● Problem details:
Find the line with "giản, dễ hiểu" and the line with "Разместить объявление" in the entries below; output exactly those two lines, every line between them, and no others.

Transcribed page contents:

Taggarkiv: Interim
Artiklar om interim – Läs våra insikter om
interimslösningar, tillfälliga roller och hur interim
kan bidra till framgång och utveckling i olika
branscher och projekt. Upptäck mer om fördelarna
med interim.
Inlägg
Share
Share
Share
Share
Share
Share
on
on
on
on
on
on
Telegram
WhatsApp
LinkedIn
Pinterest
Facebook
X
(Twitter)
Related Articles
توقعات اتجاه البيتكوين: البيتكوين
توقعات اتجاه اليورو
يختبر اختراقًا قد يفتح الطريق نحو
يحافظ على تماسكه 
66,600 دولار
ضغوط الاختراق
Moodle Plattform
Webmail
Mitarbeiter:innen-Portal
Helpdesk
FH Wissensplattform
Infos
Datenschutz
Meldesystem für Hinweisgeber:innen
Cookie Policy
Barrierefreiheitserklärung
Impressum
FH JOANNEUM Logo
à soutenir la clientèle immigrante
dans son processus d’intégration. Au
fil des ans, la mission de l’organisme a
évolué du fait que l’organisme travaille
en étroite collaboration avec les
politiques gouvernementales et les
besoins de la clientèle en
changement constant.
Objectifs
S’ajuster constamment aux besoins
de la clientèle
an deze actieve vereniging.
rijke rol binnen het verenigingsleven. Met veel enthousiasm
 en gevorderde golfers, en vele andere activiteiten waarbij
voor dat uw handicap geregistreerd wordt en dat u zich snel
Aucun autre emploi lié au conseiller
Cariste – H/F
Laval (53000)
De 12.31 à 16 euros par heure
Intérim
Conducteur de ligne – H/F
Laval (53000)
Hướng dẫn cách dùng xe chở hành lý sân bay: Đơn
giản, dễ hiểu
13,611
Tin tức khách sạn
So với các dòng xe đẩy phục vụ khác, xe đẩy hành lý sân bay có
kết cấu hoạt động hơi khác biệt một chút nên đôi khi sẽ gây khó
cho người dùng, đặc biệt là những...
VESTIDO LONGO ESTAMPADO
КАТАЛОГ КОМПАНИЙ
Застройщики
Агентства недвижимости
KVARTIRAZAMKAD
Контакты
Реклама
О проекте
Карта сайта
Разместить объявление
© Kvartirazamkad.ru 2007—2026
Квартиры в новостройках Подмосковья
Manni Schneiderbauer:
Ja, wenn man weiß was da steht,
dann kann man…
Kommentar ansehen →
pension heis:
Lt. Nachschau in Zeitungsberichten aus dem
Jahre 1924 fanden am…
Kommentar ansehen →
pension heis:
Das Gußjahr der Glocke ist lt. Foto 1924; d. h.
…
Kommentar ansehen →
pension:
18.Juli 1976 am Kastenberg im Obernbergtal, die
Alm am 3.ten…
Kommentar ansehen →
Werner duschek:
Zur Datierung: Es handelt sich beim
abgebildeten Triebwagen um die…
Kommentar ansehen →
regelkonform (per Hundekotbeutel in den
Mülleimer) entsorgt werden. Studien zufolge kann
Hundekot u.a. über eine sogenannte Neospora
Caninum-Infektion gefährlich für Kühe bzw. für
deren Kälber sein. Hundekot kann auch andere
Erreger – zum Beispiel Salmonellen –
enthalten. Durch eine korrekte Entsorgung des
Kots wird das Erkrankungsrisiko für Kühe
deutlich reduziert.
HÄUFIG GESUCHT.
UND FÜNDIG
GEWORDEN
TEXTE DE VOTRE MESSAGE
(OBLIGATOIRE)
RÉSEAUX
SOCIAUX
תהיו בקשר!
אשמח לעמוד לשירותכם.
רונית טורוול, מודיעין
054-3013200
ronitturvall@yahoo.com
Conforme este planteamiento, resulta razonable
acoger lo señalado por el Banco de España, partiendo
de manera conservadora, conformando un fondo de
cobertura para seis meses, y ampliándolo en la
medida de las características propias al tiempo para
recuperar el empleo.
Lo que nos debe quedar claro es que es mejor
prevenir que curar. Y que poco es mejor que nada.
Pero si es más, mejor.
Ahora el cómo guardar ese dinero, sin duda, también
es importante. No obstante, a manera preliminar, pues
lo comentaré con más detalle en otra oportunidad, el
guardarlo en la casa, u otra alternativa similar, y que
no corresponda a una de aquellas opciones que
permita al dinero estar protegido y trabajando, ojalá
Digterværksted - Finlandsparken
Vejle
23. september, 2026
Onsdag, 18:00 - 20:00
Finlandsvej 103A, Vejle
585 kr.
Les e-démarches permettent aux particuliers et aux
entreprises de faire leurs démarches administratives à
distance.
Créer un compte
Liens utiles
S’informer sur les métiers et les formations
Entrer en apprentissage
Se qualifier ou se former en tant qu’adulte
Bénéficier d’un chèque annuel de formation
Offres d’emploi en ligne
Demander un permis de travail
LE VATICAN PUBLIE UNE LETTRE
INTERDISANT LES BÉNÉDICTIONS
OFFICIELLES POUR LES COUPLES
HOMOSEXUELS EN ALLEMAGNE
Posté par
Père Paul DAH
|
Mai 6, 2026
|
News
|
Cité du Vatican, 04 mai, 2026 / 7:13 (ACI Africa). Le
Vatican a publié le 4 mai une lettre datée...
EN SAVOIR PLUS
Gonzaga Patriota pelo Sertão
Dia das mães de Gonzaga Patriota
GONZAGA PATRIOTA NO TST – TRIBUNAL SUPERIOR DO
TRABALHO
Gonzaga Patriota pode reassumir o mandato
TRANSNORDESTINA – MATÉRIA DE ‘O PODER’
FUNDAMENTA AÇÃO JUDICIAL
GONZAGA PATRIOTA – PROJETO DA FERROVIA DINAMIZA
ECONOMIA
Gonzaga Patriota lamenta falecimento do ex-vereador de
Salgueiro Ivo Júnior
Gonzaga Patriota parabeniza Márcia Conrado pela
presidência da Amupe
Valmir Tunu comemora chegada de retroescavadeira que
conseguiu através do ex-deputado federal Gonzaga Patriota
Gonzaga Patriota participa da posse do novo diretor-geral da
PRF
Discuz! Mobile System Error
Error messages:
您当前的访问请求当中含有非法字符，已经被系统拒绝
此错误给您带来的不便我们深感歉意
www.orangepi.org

● Response to the exercise:
giản, dễ hiểu
13,611
Tin tức khách sạn
So với các dòng xe đẩy phục vụ khác, xe đẩy hành lý sân bay có
kết cấu hoạt động hơi khác biệt một chút nên đôi khi sẽ gây khó
cho người dùng, đặc biệt là những...
VESTIDO LONGO ESTAMPADO
КАТАЛОГ КОМПАНИЙ
Застройщики
Агентства недвижимости
KVARTIRAZAMKAD
Контакты
Реклама
О проекте
Карта сайта
Разместить объявление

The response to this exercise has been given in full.